Favored by investment banks, hedge funds and other market speculators, these so-called over-the-counter trades were exempt from oversight by federal regulators such as the Commodity Futures Trading Commission (CFTC). Some energy analysts also see the trades as a reason for some of the wild price swings of natural gas in recent years.

U.S. Sen. Carl Levin, D-Mich., wants to stop the practice and introduce regulation to the over-the-counter trades.

Levin, cosponsor of the Oil and Gas Traders Oversight Act (SB 2642), wants to require that U.S. energy traders keep records and report large transactions to the CFTC.

"The bill will require that the large trades must now be disclosed to the regulator, whether the trade occurs on the NYMEX or electronically," Levin said. "With this bill, we'll have a cop on the beat in a free market that can prevent excessive speculation.

Sunday, October 01, 2006

The wonderful to and fro...

...of the markets, with its mandate to equalize buyers and sellers and its function of bringing goods (both financial and physical) to the present or transporting their worth to the future, has been somthing else as of late.

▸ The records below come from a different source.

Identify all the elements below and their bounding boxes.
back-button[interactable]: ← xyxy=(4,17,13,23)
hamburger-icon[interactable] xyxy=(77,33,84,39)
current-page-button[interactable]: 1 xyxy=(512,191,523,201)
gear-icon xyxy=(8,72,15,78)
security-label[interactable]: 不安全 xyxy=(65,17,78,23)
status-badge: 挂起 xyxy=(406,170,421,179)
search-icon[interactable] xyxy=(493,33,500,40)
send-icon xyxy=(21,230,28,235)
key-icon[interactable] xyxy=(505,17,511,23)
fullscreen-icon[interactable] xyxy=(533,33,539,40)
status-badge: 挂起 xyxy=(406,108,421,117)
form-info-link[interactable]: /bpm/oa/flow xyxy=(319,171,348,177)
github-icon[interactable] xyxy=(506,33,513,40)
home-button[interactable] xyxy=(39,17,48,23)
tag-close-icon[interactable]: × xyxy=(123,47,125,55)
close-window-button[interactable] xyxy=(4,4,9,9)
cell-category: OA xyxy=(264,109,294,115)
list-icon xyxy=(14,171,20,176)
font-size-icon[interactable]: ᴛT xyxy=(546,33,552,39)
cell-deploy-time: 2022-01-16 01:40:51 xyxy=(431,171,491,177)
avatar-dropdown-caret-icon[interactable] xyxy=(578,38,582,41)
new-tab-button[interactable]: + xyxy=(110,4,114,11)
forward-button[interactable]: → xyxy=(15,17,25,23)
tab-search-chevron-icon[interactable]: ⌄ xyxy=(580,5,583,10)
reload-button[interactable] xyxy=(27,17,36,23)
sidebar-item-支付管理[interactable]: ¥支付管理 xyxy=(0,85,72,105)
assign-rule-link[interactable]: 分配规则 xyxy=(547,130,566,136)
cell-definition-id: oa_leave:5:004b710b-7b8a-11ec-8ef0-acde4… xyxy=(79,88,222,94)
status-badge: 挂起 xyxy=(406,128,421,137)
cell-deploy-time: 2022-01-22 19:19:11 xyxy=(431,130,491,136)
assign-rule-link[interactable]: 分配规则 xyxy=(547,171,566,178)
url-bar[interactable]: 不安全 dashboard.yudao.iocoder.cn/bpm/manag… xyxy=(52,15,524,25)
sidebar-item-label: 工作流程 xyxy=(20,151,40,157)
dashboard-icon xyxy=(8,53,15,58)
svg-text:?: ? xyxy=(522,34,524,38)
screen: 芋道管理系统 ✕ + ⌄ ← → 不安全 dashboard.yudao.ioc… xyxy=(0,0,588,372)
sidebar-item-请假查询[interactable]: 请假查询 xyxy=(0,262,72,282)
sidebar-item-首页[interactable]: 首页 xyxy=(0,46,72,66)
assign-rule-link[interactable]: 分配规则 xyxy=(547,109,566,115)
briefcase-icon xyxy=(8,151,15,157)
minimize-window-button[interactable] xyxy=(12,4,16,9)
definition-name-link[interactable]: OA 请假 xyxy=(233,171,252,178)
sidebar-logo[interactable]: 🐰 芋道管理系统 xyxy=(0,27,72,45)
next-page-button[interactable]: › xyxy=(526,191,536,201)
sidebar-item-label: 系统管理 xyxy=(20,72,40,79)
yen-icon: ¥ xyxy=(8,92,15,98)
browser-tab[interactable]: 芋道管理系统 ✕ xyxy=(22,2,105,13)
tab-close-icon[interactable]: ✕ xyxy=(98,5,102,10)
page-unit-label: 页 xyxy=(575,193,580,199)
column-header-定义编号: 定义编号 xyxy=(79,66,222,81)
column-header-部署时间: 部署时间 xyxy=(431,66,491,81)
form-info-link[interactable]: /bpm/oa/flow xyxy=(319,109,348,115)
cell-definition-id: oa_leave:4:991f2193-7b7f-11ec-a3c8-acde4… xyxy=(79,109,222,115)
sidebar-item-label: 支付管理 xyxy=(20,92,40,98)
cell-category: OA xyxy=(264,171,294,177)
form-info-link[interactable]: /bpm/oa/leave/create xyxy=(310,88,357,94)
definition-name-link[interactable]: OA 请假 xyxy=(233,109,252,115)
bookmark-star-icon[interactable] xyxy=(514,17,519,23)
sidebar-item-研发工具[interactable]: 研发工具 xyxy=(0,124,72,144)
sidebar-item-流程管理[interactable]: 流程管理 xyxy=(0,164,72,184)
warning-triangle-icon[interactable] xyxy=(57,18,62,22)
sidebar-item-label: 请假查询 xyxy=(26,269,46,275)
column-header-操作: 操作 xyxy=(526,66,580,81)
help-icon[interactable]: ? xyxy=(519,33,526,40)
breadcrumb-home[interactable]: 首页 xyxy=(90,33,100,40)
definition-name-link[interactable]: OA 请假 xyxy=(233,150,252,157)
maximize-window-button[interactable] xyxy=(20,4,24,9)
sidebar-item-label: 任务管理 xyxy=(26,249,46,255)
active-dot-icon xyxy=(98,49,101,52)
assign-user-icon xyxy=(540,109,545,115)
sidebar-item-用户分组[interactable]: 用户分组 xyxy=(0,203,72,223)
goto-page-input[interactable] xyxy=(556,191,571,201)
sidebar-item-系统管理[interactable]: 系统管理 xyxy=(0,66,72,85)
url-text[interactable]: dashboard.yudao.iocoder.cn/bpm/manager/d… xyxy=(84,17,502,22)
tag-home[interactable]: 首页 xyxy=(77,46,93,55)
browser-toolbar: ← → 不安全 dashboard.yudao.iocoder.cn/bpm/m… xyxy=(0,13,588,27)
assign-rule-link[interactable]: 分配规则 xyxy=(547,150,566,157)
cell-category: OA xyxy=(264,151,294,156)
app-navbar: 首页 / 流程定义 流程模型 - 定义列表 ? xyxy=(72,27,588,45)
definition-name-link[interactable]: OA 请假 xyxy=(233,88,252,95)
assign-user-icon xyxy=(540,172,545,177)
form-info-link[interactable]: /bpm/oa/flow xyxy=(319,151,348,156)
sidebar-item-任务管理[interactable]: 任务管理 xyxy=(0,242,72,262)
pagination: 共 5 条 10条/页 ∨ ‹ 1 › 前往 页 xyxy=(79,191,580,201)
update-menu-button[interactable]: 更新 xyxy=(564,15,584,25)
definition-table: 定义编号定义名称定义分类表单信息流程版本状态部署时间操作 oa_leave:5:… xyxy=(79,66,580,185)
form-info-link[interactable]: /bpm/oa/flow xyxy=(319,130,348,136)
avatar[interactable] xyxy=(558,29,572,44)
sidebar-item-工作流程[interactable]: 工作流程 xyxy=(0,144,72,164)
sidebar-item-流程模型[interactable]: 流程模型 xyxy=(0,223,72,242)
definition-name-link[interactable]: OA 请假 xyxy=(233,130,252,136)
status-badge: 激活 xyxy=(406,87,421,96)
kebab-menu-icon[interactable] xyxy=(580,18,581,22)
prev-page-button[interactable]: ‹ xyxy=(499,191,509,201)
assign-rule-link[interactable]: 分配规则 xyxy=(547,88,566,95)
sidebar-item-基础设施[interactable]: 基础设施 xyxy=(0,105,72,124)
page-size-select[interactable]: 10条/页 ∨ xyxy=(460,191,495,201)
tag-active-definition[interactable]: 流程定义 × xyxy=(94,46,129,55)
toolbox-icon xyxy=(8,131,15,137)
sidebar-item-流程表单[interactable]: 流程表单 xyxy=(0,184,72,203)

We see all the usual suspects displaying their gleaming new theories, such as "we are now 10 years without a major crash" or some such argument. But if one looks under the hood of their offers, one finds that none of the marketing peices (which doubtlessly reflect not only their objective opinion, but also their present position in the markets) ever test for randmoness. Testing in this fashion is essential for one to avoid the common errors in thought that overestimate probabilities based on an interesting fact or two. So the Recapitulator asks all to test, among other things, what is guaranteed to happen in a system that has 20% volatility with 10% upward drift.

Carl Sagan once said "extraordinary claims require extraordinary proof". This is not to dissuade anyone from being bearish during the present and tumultuous times in the market, it is merely a plea not to fall prey to hap-hazard and piecemeal backtesting of financial figures to fit an explanation that one has concluded ex ante to the data gathering.